Control 3.13.6
Deny Network Traffic by Default
Official Requirement
Deny network communications traffic by default and allow network communications traffic by exception (i.e., deny all, permit by exception).
What This Means in Plain English
Your firewalls and network security devices should block all traffic by default and only allow specifically approved traffic through. This 'default deny' approach ensures that only known-good traffic flows through your network.

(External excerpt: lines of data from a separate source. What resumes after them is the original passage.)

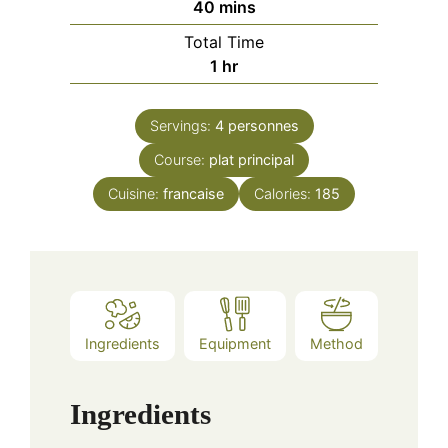
minutes
40
mins
Total Time
hour
1
hr
Servings:
4
personnes
Course:
plat principal
Cuisine:
francaise
Calories:
185
Ingredients
Equipment
Method
Ingredients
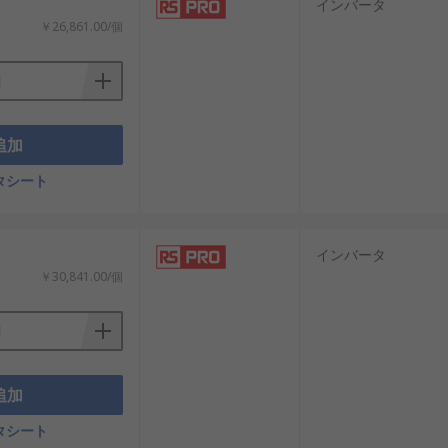
インバータ
￥26,861.00/個
省エネルギー運転を実現します。
に適しています。
ます。
。
追加
タシート
インバータ
￥30,841.00/個
る柔軟性も重要なポイントとなります。
ます。
追加
効率と価格のバランスに影響します。
タシート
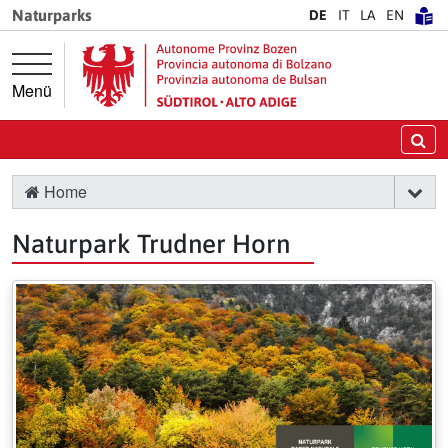
Springe direkt zur Hauptnavigation
Springe direkt zum Inhalt
Naturparks
DE
IT
LA
EN
Menü
Su
Home
Naturpark Trudner Horn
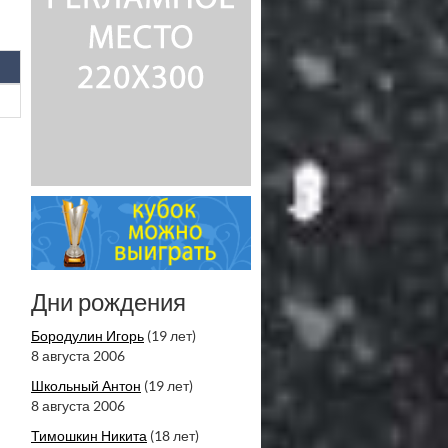
Дни рождения
Бородулин Игорь
(19 лет)
8 августа 2006
Школьный Антон
(19 лет)
8 августа 2006
Тимошкин Никита
(18 лет)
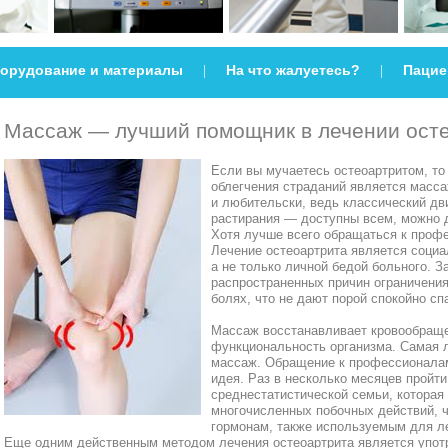
орудование и материалы
На что жалуетесь?
Пацие
|
|
Массаж — лучший помощник в лечении ост
Если вы мучаетесь остеоартритом, то
облегчения страданий является масса
и любительски, ведь классический дв
растирания — доступны всем, можно 
Хотя лучше всего обращаться к проф
Лечение остеоартрита является социа
а не только личной бедой больного. 
распространенных причин ограничения 
болях, что не дают порой спокойно сп
Массаж восстанавливает кровообраще
функциональность организма. Самая 
массаж. Обращение к профессионала
идея. Раз в несколько месяцев пройт
среднестатистической семьи, которая
многочисленных побочных действий, 
гормонам, также используемым для л
Еще одним действенным методом лечения остеоартрита является употр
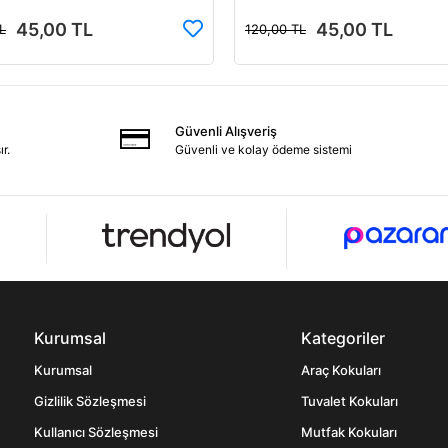
45,00 TL
45,00 TL
L
120,00 TL
Güvenli Alışveriş
r.
Güvenli ve kolay ödeme sistemi
Kurumsal
Kategoriler
Kurumsal
Araç Kokuları
Gizlilik Sözleşmesi
Tuvalet Kokuları
Kullanıcı Sözleşmesi
Mutfak Kokuları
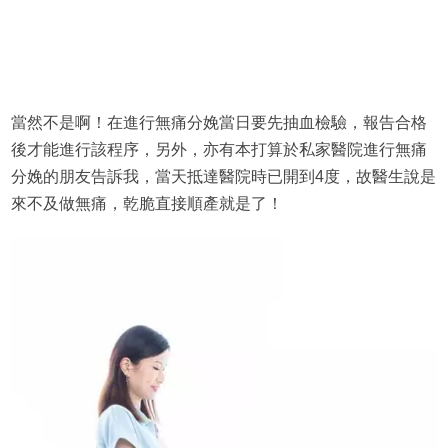
當然不是啊！在進行無痛分娩當日要先抽血檢驗，報告合格
後才能進行該程序，另外，亦有本打算於私家醫院進行無痛
分娩的朋友告訴我，當天抵達醫院時已開到4度，故醫生說是
來不及做無痛，乾脆直接順產就是了！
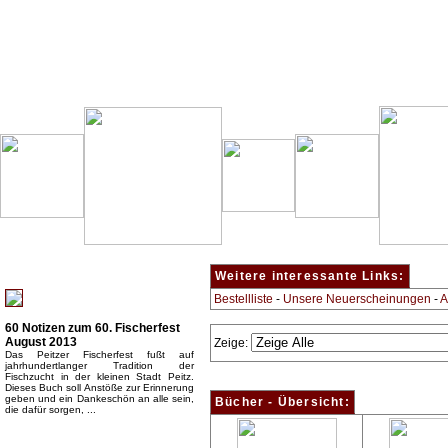
Besondere Empfehlung:
Weitere interessante Links:
Bestellliste
-
Unsere Neuerscheinungen
-
A
60 Notizen zum 60. Fischerfest
August 2013
Zeige:
Das Peitzer Fischerfest fußt auf
jahrhundertlanger Tradition der
Fischzucht in der kleinen Stadt Peitz.
Dieses Buch soll Anstöße zur Erinnerung
geben und ein Dankeschön an alle sein,
Bücher - Übersicht:
die dafür sorgen, ...
Top Bücherkategorien:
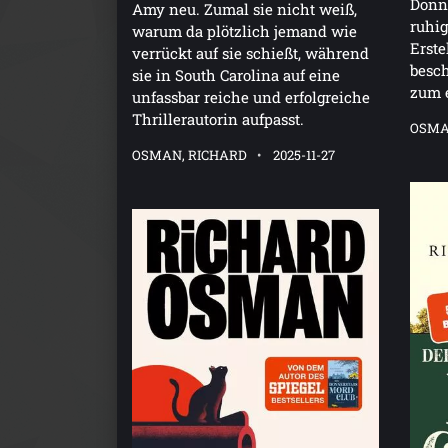
Donne
Amy neu. Zumal sie nicht weiß,
ruhig
warum da plötzlich jemand wie
Erste
verrückt auf sie schießt, während
besch
sie in South Carolina auf eine
zum e
unfassbar reiche und erfolgreiche
Thrillerautorin aufpasst.
OSMA
OSMAN, RICHARD
2025-11-27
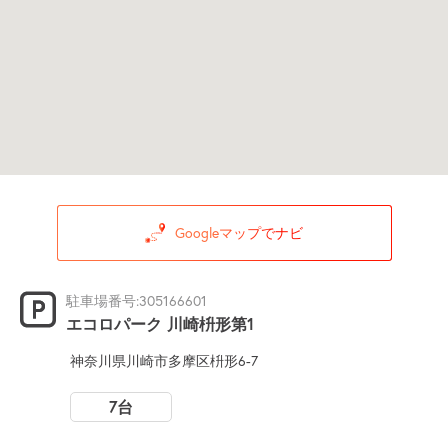
Googleマップでナビ
駐車場番号:305166601
エコロパーク 川崎枡形第1
神奈川県川崎市多摩区枡形6-7
7台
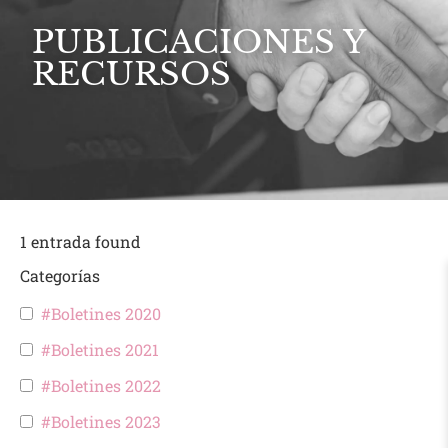
PUBLICACIONES Y
RECURSOS
1
entrada found
Categorías
#Boletines 2020
#Boletines 2021
#Boletines 2022
#Boletines 2023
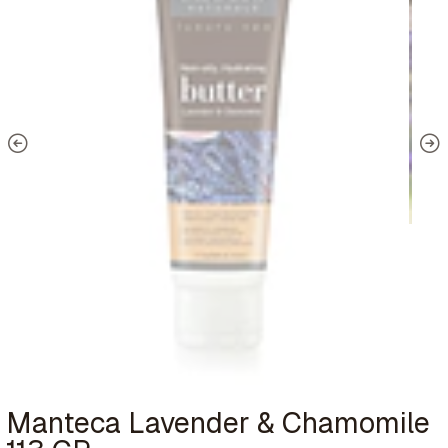
Manteca Lavender & Chamomile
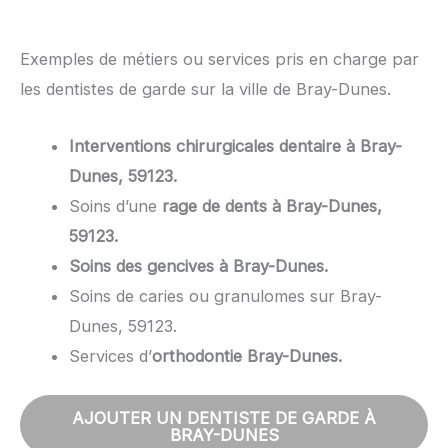
Exemples de métiers ou services pris en charge par
les dentistes de garde sur la ville de Bray-Dunes.
Interventions chirurgicales dentaire à Bray-
Dunes, 59123.
Soins d’une
rage de dents à Bray-Dunes,
59123.
Soins des gencives à Bray-Dunes.
Soins de caries ou granulomes sur Bray-
Dunes, 59123.
Services d’
orthodontie Bray-Dunes.
AJOUTER UN DENTISTE DE GARDE À
BRAY-DUNES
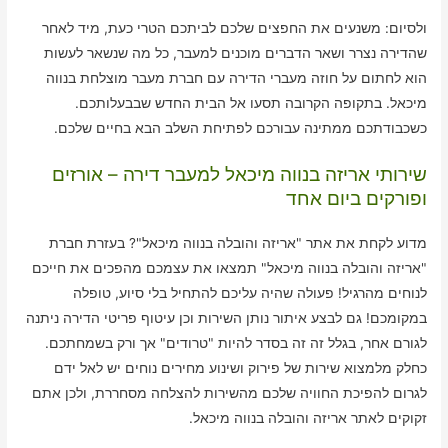
ולסיום: משנעים את החפצים שלכם לביתכם הטרי כעת, מיד לאחר
שהדירה נצרר ושאר הדברים מוכנים למעבר, כל מה שנשאר לעשות
הוא לחתום על חוזה מעברי הדירה עם חברת מעבר מוצלחת בנווה
מיכאל. בתקופה הקרובה תסעו אל הבית החדש שבבעלותכם.
כשכבודתכם ממתינה עבורכם לפתיחת השלב הבא בחיים שלכם.
שירותי אריזה בנווה מיכאל למעבר דירה – אורזים
ופורקים ביום אחד
מדוע לקחת את אתר "אריזה והובלה בנווה מיכאל"? בעזרת חברת
"אריזה והובלה בנווה מיכאל" תמצאו את עצמכם מהפכים את חייכם
לנוחים מהרגיל! פעולה שהיה עליכם להתחיל בלי סיוע, טופלה
במקומכם! גם לבצע איתור נותן השירות וכן עיטוף פריטי הדירה ניתנה
לגורם אחר, בגלל זה זה בסדר להיות "טרודים" אך ורק בשמחתכם.
כחלק מלמצוא שירות של פירוק ושינוע מחירים נוחים יש לאל ידם
לגרום להפיכת החוויה שלכם מהשירות להצלחה מסחררת, ולכן אתם
זקוקים לאתר אריזה והובלה בנווה מיכאל.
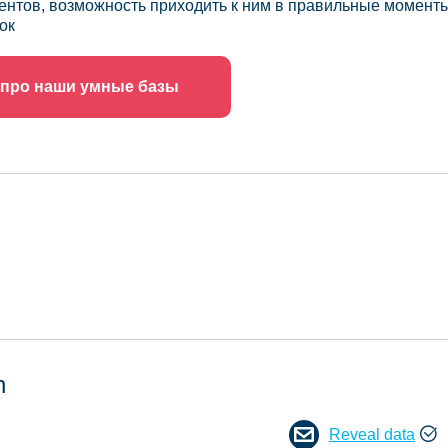
ентов, возможность приходить к ним в правильные моменты
ок
 про наши умные базы
n
Reveal data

How Petronella Implements This Control
Petronella Technology Group implements this control through:
- FortiGate firewall configured with implicit deny-all as the default policy
- Explicit allow rules documented with business justification for each permitted flow
- Host-based firewalls on endpoints configured to deny inbound traffic by default
- Cisco Meraki switch port ACLs denying traffic not matching approved profiles
- Quarterly firewall rule review removing stale or unnecessary permit rules
Assessment Guidance
Assessors will verify that the default firewall policy is deny-all, review explicit allow rules for business justification, test that unapproved traffic is blocked, and check that firewall rules are reviewed regularly.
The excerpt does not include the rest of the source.